Ezidis Call For Genocide Recognition At Srebrenica
Four Ezidis from Iraq called for atrocities committed against their sect by the Islamic State (ISIS) militants in Sinjar to be recognized as genocide.
Jointing thousands of Bosnian Muslims at a commemoration on Tuesday (July 11) of the 8,000 men and boys killed in 1995 at Srebrenica, the four Iraqi Ezidis said they have also faced persecution at the hands of the ISIS militants as the Bosnian Muslims faced at hands of Serbs.
"We have endured horrific abuse and persecution -- the Bosnian Muslims at the hands of Serbs and Ezidis at the hands of the Islamic State -- and we share the memories and recognize each others' feelings," said Hussam Abdukah, a Yazidi lawyer who is documenting the ISIS crimes and is a member of a peacebuilding program in northern Iraq.
The activists attending the Srebrenica anniversary, who also included two Iraqis, said they hoped to use the Srebrenica families' experiences to help build cases against ISIS militants that can eventually be used in international criminal courts.
"We urge the international community that just like in Srebrenica it helps open mass graves and build cases because we fear that traces of the crime might stay hidden," said Basma Naji, who fled Sinjar just hours before the attack.
ISIS has systematically killed, captured or enslaved thousands of Ezidis when it overran the town of Sinjar in northern Iraq in August 2014.
Proclaiming a theocratic caliphate based on a radical interpretation of Sunni Islam, ISIS has tried to erase the Ezidis' identity by forcing men to choose between conversion to Islam or death, raping girls as young as nine, selling women at slave markets, and drafting boys to fight.
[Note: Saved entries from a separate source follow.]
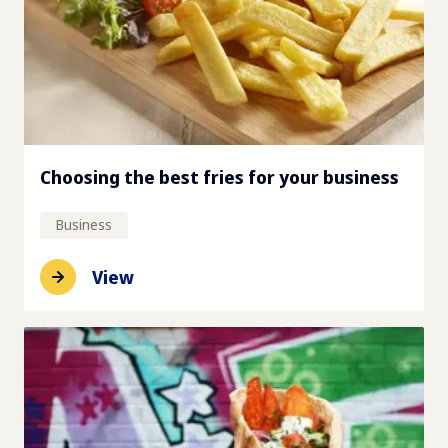
Choosing the best fries for your business
Business
View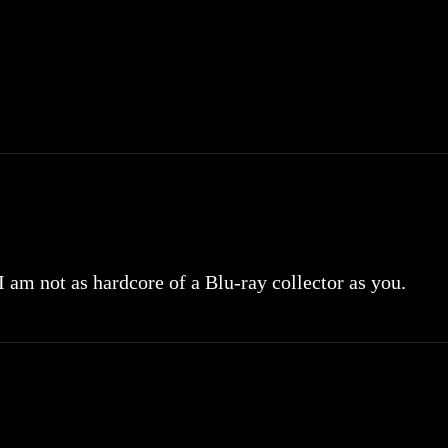
 I am not as hardcore of a Blu-ray collector as you.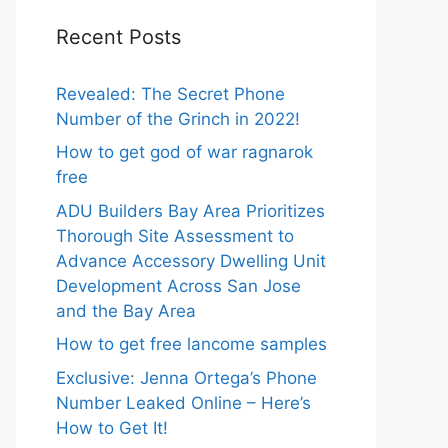
Recent Posts
Revealed: The Secret Phone
Number of the Grinch in 2022!
How to get god of war ragnarok
free
ADU Builders Bay Area Prioritizes
Thorough Site Assessment to
Advance Accessory Dwelling Unit
Development Across San Jose
and the Bay Area
How to get free lancome samples
Exclusive: Jenna Ortega’s Phone
Number Leaked Online – Here’s
How to Get It!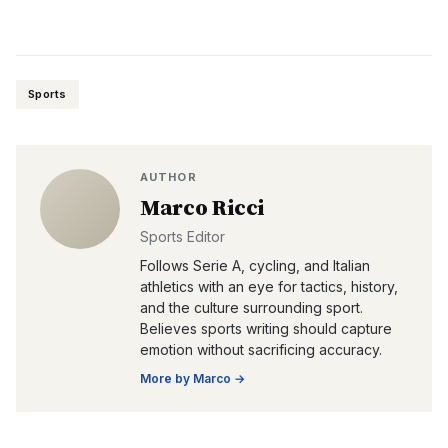
Sports
AUTHOR
Marco Ricci
Sports Editor
Follows Serie A, cycling, and Italian
athletics with an eye for tactics, history,
and the culture surrounding sport.
Believes sports writing should capture
emotion without sacrificing accuracy.
More by
Marco
→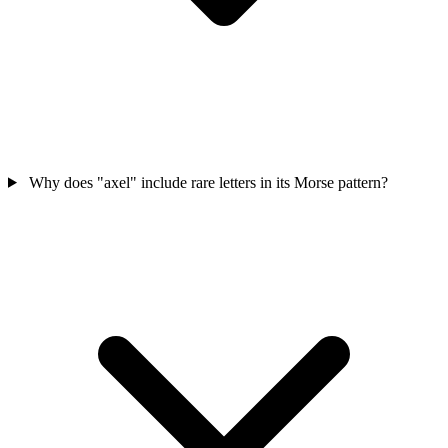
Why does "axel" include rare letters in its Morse pattern?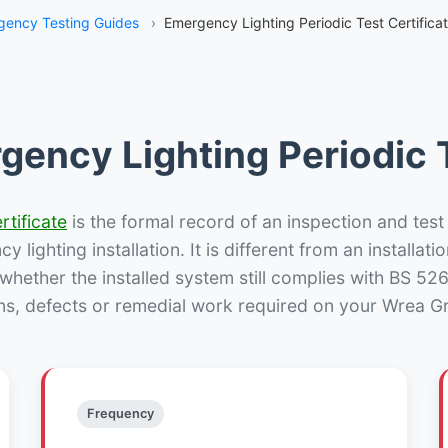
ency Testing Guides
›
Emergency Lighting Periodic Test Certifica
gency Lighting Periodic T
rtificate
is the formal record of an inspection and test
 lighting installation. It is different from an installatio
hether the installed system still complies with BS 52
ns, defects or remedial work required on your Wrea Gr
Frequency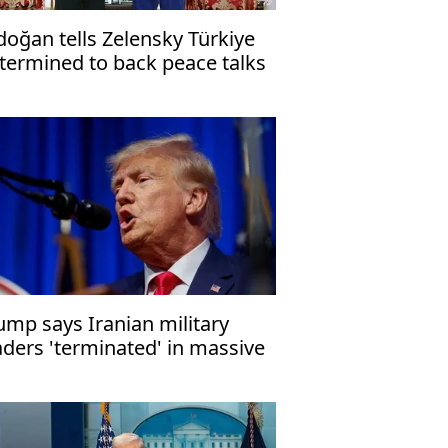
doğan tells Zelensky Türkiye
termined to back peace talks
ump says Iranian military
aders 'terminated' in massive
rike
According to the General-Directorate of Ezidi Affairs in the Kurdistan Regional Government (KRG) Ministry of Endowment and Religious Affairs, there are an estimated 550,000 Ezidis living in Iraq.
Of those Ezidis, as many as 360,000 were displaced following the 2014 attacks and an estimated 1,200 others were killed during the militants’ rampage.
ISIS militants managed to kidnap over 6,400 others, including 3,538 women, who have been the focus of rescue efforts.